Not sure about wild camping there, but just be warned - don't try it in the Zeeland area on the Netherlands. They have strict bylaws and we got moved on in the middle of the night by the police!

However, there are lots of small, friendly campsites all over the area, and they're not too expensive.

Lesley


----------



## SNandJA (Aug 22, 2008)

Lesleykh said:


> Not sure about wild camping there, but just be warned - don't try it in the Zeeland area on the Netherlands. They have strict bylaws and we got moved on in the middle of the night by the police!
> 
> However, there are lots of small, friendly campsites all over the area, and they're not too expensive.
> 
> Lesley


Same for all Holland, it isn't done but many sites have lower priced places for overnighting.

Wild Camping in Holland

Couple of warnings in the above thread regarding fines for wild camping.

Steve


----------



## spence (May 25, 2008)

No idea but camping memling in brugge is very good and you can walk / bus or cycle into the city easily.

Spence


----------



## peejay (May 10, 2005)

Hi,

You could stop off at Gouda on the way, there is a handy aire about 2 minutes walk from the town centre...

http://www.motorhomefacts.com/modules.php?name=Campsites&op=display_results&csid=295

Pete


----------



## steco1958 (Mar 5, 2009)

Brugge Aire
N51.19570
E003.22561


----------



## Citysafe (Feb 5, 2006)

*Belgium trip*

We have done this trip. In Amsterdam - we couldnt find anything and went to the campsite out of the town - you can bus in.

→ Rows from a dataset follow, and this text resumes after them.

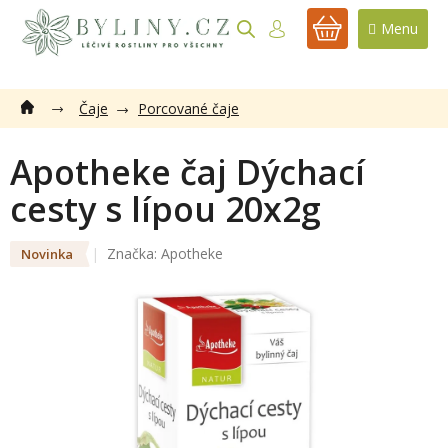
Přejít
na
NÁKUPNÍ
obsah
KOŠÍK
Čaje
Porcované čaje
Apotheke čaj Dýchací
cesty s lípou 20x2g
Značka:
Apotheke
Novinka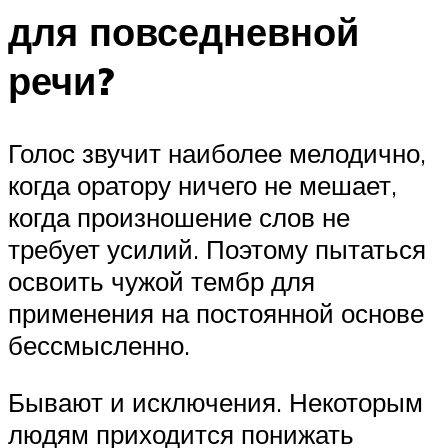
для повседневной
речи?
Голос звучит наиболее мелодично,
когда оратору ничего не мешает,
когда произношение слов не
требует усилий. Поэтому пытаться
освоить чужой тембр для
применения на постоянной основе
бессмысленно.
Бывают и исключения. Некоторым
людям приходится понижать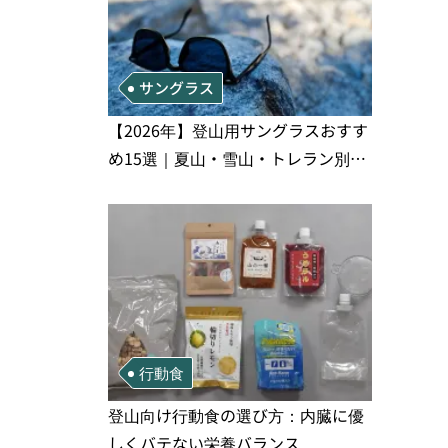
サングラス
【2026年】登山用サングラスおすす
め15選｜夏山・雪山・トレラン別、
シーンで選ぶ失敗しない一本
行動食
登山向け行動食の選び方：内臓に優
しくバテない栄養バランス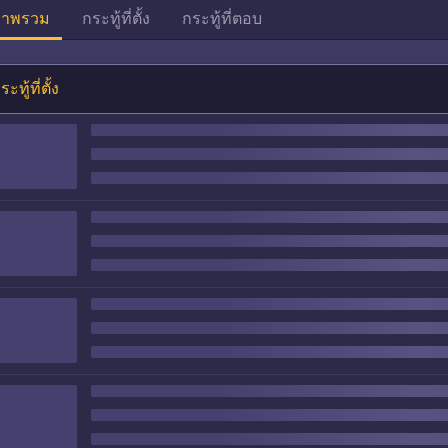
าพรวม
กระทู้ที่ตั้ง
กระทู้ที่ตอบ
ระทู้ที่ตั้ง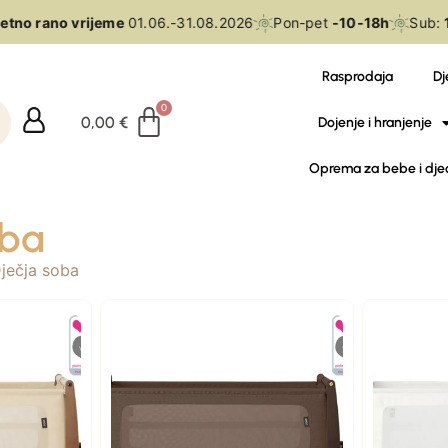
tno rano vrijeme
01.06.-31.08.2026
Pon-pet
-10-18h
Sub:
1
Rasprodaja
Dj
0,00
€
Dojenje i hranjenje
Oprema za bebe i dje
oba
ječja soba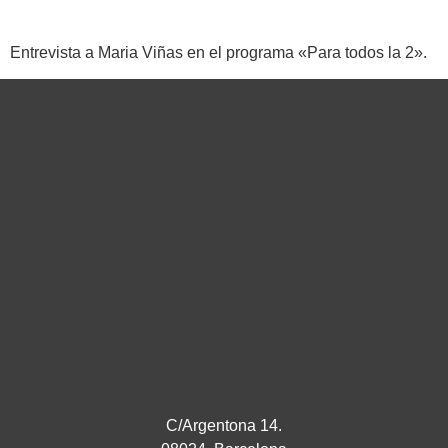
Entrevista a Maria Viñas en el programa «Para todos la 2».
C/Argentona 14.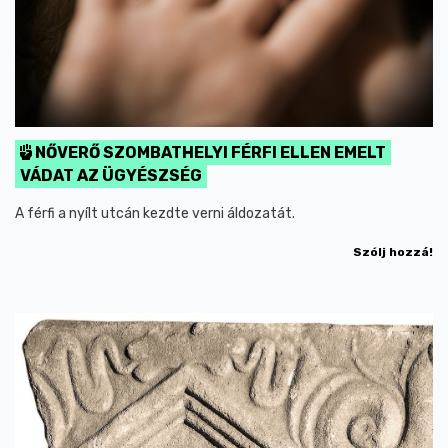
NŐVERŐ SZOMBATHELYI FÉRFI ELLEN EMELT
VÁDAT AZ ÜGYÉSZSÉG
A férfi a nyílt utcán kezdte verni áldozatát.
Szólj hozzá!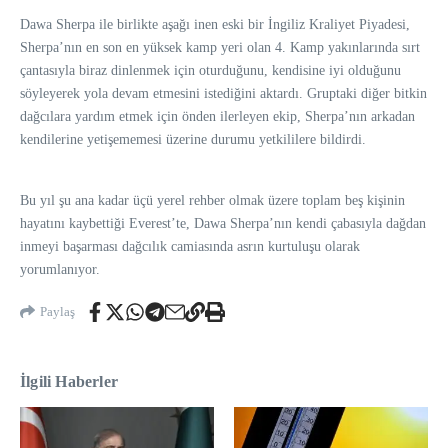
Dawa Sherpa ile birlikte aşağı inen eski bir İngiliz Kraliyet Piyadesi,
Sherpa’nın en son en yüksek kamp yeri olan 4. Kamp yakınlarında sırt
çantasıyla biraz dinlenmek için oturduğunu, kendisine iyi olduğunu
söyleyerek yola devam etmesini istediğini aktardı. Gruptaki diğer bitkin
dağcılara yardım etmek için önden ilerleyen ekip, Sherpa’nın arkadan
kendilerine yetişememesi üzerine durumu yetkililere bildirdi.
Bu yıl şu ana kadar üçü yerel rehber olmak üzere toplam beş kişinin
hayatını kaybettiği Everest’te, Dawa Sherpa’nın kendi çabasıyla dağdan
inmeyi başarması dağcılık camiasında asrın kurtuluşu olarak
yorumlanıyor.
Paylaş
İlgili Haberler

There is a fine lake at the site and a good Thai takeaway up the road and a bar.

In Belgium we have used a few - Gent - Too noisey in a sport centre from memory and too close to the road.

Veurne is nice - park next the water as there is no through traffic - restaurants are expensive but good setting in the square.

Gouda is cool - parking by the Police Station just off the ring road - easy.

http://www.google.co.uk/imgres?imgu...=en&tbm=isch&um=1&itbs=1&sa=X&ved=0CCwQrQMwAA


----------



## junian (May 20, 2013)

Good site for Brugge is Camping Memling , Veltemweg 8310 Brugge . Tel No 3250355845 . We will be there on 20 - 21 June , may well see you there . Will look out for the Rottie . Ian and June


----------



## junian (May 20, 2013)

Good site for Brugge is Camping Memling , Veltemweg 8310 Brugge . Tel No 3250355845 . We will be there on 20 - 21 June , may well see you there . Will look out for the Rottie . Ian and June


----------



## cypsygal (Dec 19, 2009)

Lorraine

not an answer to your post, but I love the pic of your Rotti!


----------